On the Saturday when I was driving my kids out of the city, she was having her first child, a boy, in Touro Infirmary. For days, all I knew was that they were moving people from floor to floor in Touro, and then that they had evacuated them, along with others stranded in hospitals with no air conditioning and sealed windows, generators running out of gas.

Where was Katy?

On the Times-Picayune’s web site, stories like mine piled on top of each other. Looking for grandfather. Want to hear from my friend. What do you know?

A couple hundred miles away, we have new household decisions to make. “I’m getting pretty bored of not having school,” my 7-year-old daughter announced. A week ago, her life was filled with first-day-of-school excitement. Now, there’s maybe a Catholic girl’s academy. The public schools are also taking in the children of New Orleans. My wife returned from a registration session, speaking through tears about the warmth and efficiency.

I also have a 4-year-old son. “Did you see this?” my wife said, holding a book he’d made weeks ago, before this hurricane had begun to form. He had drawn the pictures and recited the story, and my wife had taken his dictation. It was titled “Miles and the Sun!” and it goes like this:

“One spring day, Miles came out of his house in New Orleans. The sun was happy to see Miles. The sun was wearing sunglasses. Miles moved to his new house and the sun got very very hot. Now it was even hotter! A fearful wild storm came with lots of monsters. Luckily Miles wasn’t in it. The water splashed all over it.”

The drawing for that last page was all deep, hard-pressed scribbles.

Last night, he sat on my lap and looked at the tv and the people walking through the water. “Are those the people who didn’t evacuate?” he asked, carefully enunciating his new word.

We’re staying with friends who just keep saying “as long as it takes.” Last night, one of their neighbors showed up with smothered steak, rice and gravy, cabbage and sausage, and bread pudding. Another showed up with margaritas.

New Orleans is gone, and I can’t say when it will come back.
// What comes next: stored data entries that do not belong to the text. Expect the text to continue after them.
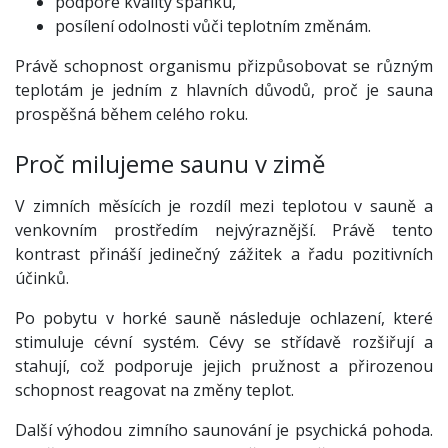
podpoře kvality spánku,
posílení odolnosti vůči teplotním změnám.
Právě schopnost organismu přizpůsobovat se různým
teplotám je jedním z hlavních důvodů, proč je sauna
prospěšná během celého roku.
Proč milujeme saunu v zimě
V zimních měsících je rozdíl mezi teplotou v sauně a
venkovním prostředím nejvýraznější. Právě tento
kontrast přináší jedinečný zážitek a řadu pozitivních
účinků.
Po pobytu v horké sauně následuje ochlazení, které
stimuluje cévní systém. Cévy se střídavě rozšiřují a
stahují, což podporuje jejich pružnost a přirozenou
schopnost reagovat na změny teplot.
Další výhodou zimního saunování je psychická pohoda.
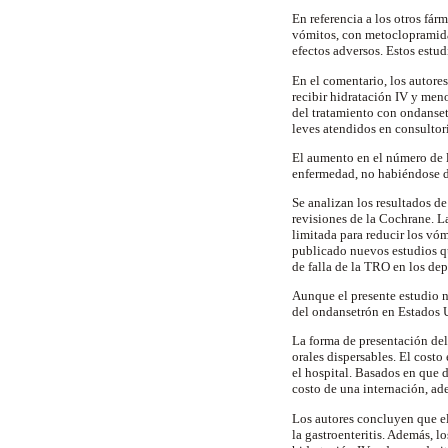
En referencia a los otros fá
vómitos, con metoclopramida 
efectos adversos. Estos estu
En el comentario, los autore
recibir hidratación IV y meno
del tratamiento con ondanset
leves atendidos en consultori
El aumento en el número de l
enfermedad, no habiéndose de
Se analizan los resultados de
revisiones de la Cochrane. L
limitada para reducir los vóm
publicado nuevos estudios qu
de falla de la TRO en los de
Aunque el presente estudio no
del ondansetrón en Estados 
La forma de presentación del
orales dispersables. El cost
el hospital. Basados en que 
costo de una internación, ade
Los autores concluyen que el
la gastroenteritis. Además, 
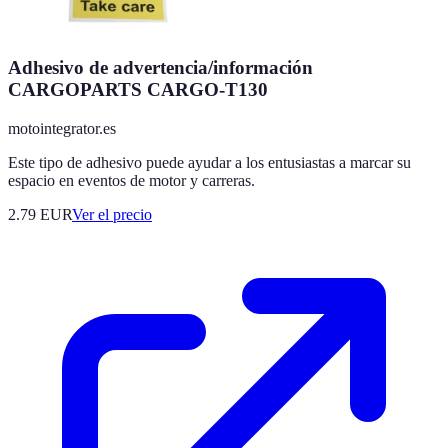
Adhesivo de advertencia/información
CARGOPARTS CARGO-T130
motointegrator.es
Este tipo de adhesivo puede ayudar a los entusiastas a marcar su
espacio en eventos de motor y carreras.
2.79
EUR
Ver el precio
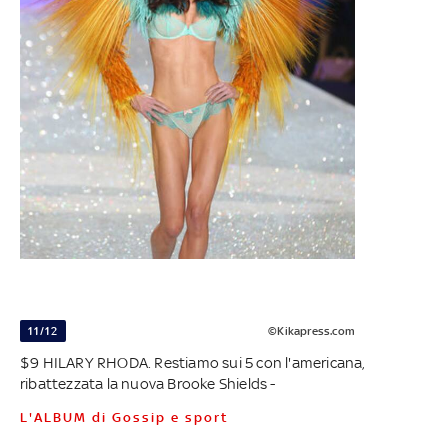
11/12
©Kikapress.com
$9 HILARY RHODA. Restiamo sui 5 con l'americana,
ribattezzata la nuova Brooke Shields -
L'ALBUM di Gossip e sport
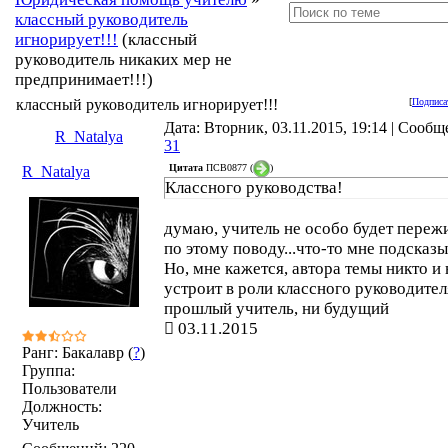
классный руководитель
игнорирует!!!
(классный
руководитель никаких мер не
предпринимает!!!)
классный руководитель игнорирует!!!
[
Подписа
Дата: Вторник, 03.11.2015, 19:14 | Сообщ
R_Natalya
31
Цитата
ПСВ0877
(
)
R_Natalya
Классного руководства!
думаю, учитель не особо будет переж
по этому поводу...что-то мне подсказыв
Но, мне кажется, автора темы никто и 
устроит в роли классного руководител
прошлый учитель, ни будущий
03.11.2015
Ранг: Бакалавр (
?
)
Группа:
Пользователи
Должность:
Учитель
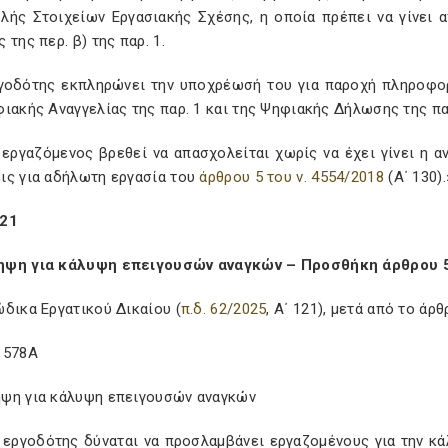
λής Στοιχείων Εργασιακής Σχέσης, η οποία πρέπει να γίνει 
 της περ. β) της παρ. 1.
ργοδότης εκπληρώνει την υποχρέωσή του για παροχή πληροφορ
ιακής Αναγγελίας της παρ. 1 και της Ψηφιακής Δήλωσης της πα
 εργαζόμενος βρεθεί να απασχολείται χωρίς να έχει γίνει η αν
ις για αδήλωτη εργασία του
άρθρου 5 του ν. 4554/2018
(Α΄ 130).
 21
ψη για κάλυψη επειγουσών αναγκών – Προσθήκη άρθρου 5
δικα Εργατικού Δικαίου (
π.δ. 62/2025
, Α΄ 121), μετά από το άρ
 578Α
ψη για κάλυψη επειγουσών αναγκών
ε εργοδότης δύναται να προσλαμβάνει εργαζομένους για την 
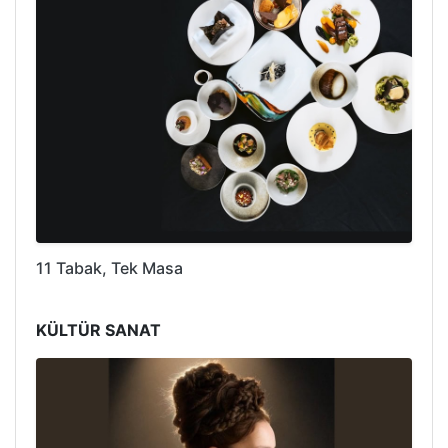
11 Tabak, Tek Masa
KÜLTÜR SANAT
My neighborhood, my job, all of it might somehow return.

Yet I don’t know what a rebuilt New Orleans will look like, and I don’t know if I’ll be there for it. For now, we’re living on the generosity of others. That’s what it’s like to be a refugee. You never know what’s next.

Michael Tisserand is the editor of Gambit Weekly. He is currently living in Carencro, La., at the home of Scott Jordan, the editor of Lafayette’s Independent Weekly. He can be reached at michaeltisserand@yahoo.com.

After Tisserand wrote this story, Katy Reckdahl was located, safe with her new baby in Arizona. The owners of the Gambit told the Association of Alternative Newsweeklies that, although the paper will probably not publish again at least through 2005, they are optimistic that the Gambit and New Orleans will recover. (The paper’s main computer servers were moved to safe ground before the weekly’s offices were — they assume — covered by the floodwaters.) AAN has organized a relief effort for the Gambit and its employees and is posting news on the whereabouts of those displaced. Many AAN member papers have already donated to the fund, and checks should go out to Gambit employees within the week. Fort Worth Weekly and other papers have offered jobs and housing to the New Orleans paper’s employees who relocate to their cities.